* **EXERCISE DESCRIPTION**:
When you transcribe the data below, reproduce every line exactly and leave each picture out.

* **RECORDED DATA**:
# # #

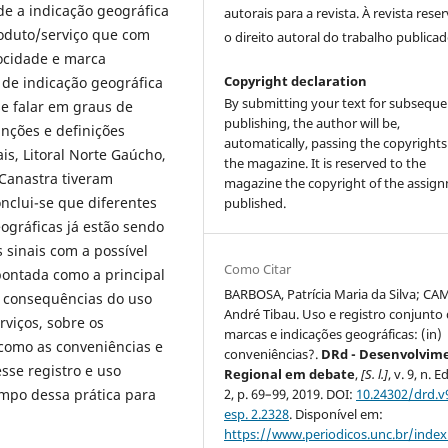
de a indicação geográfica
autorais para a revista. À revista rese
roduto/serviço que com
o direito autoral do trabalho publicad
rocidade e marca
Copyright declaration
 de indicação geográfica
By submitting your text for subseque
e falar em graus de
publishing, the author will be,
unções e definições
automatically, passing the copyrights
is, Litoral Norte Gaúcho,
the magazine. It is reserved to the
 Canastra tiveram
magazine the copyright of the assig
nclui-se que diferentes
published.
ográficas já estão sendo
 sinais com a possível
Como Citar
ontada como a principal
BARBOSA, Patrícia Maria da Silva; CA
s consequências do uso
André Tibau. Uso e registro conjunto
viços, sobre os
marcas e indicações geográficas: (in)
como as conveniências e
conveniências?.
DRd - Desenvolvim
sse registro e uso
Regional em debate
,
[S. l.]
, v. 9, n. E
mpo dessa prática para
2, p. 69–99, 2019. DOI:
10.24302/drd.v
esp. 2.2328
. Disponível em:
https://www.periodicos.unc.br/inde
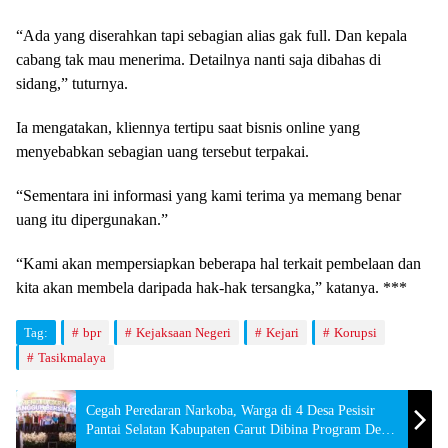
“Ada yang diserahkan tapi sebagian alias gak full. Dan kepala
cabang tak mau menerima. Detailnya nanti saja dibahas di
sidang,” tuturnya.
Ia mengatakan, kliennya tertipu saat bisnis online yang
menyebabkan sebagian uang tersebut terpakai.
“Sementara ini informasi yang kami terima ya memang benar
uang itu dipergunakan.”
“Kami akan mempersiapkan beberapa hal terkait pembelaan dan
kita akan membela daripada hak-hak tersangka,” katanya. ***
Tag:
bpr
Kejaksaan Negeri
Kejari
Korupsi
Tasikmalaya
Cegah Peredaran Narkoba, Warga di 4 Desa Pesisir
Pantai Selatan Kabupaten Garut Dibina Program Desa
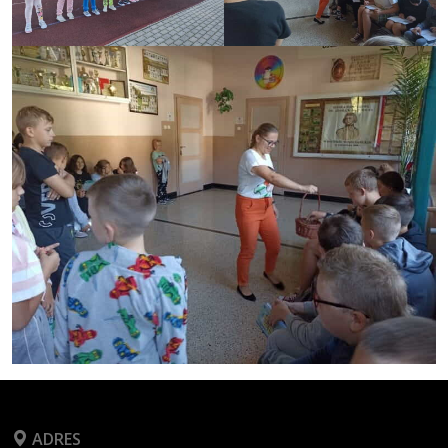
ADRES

# # #

* **OUTPUT FOR THIS TASK**:
de a indicação geográfica
autorais para a revista. À revista rese
roduto/serviço que com
o direito autoral do trabalho publicad
rocidade e marca
Copyright declaration
 de indicação geográfica
By submitting your text for subseque
e falar em graus de
publishing, the author will be,
unções e definições
automatically, passing the copyrights
is, Litoral Norte Gaúcho,
the magazine. It is reserved to the
 Canastra tiveram
magazine the copyright of the assig
nclui-se que diferentes
published.
ográficas já estão sendo
 sinais com a possível
Como Citar
ontada como a principal
BARBOSA, Patrícia Maria da Silva; CA
s consequências do uso
André Tibau. Uso e registro conjunto
viços, sobre os
marcas e indicações geográficas: (in)
como as conveniências e
conveniências?.
DRd - Desenvolvim
sse registro e uso
Regional em debate
,
[S. l.]
, v. 9, n. E
mpo dessa prática para
2, p. 69–99, 2019. DOI:
10.24302/drd.v
esp. 2.2328
. Disponível em:
https://www.periodicos.unc.br/inde
“Ada yang diserahkan tapi sebagian alias gak full. Dan kepala
cabang tak mau menerima. Detailnya nanti saja dibahas di
sidang,” tuturnya.
Ia mengatakan, kliennya tertipu saat bisnis online yang
menyebabkan sebagian uang tersebut terpakai.
“Sementara ini informasi yang kami terima ya memang benar
uang itu dipergunakan.”
“Kami akan mempersiapkan beberapa hal terkait pembelaan dan
kita akan membela daripada hak-hak tersangka,” katanya. ***
Tag:
bpr
Kejaksaan Negeri
Kejari
Korupsi
Tasikmalaya
Cegah Peredaran Narkoba, Warga di 4 Desa Pesisir
Pantai Selatan Kabupaten Garut Dibina Program Desa
ADRES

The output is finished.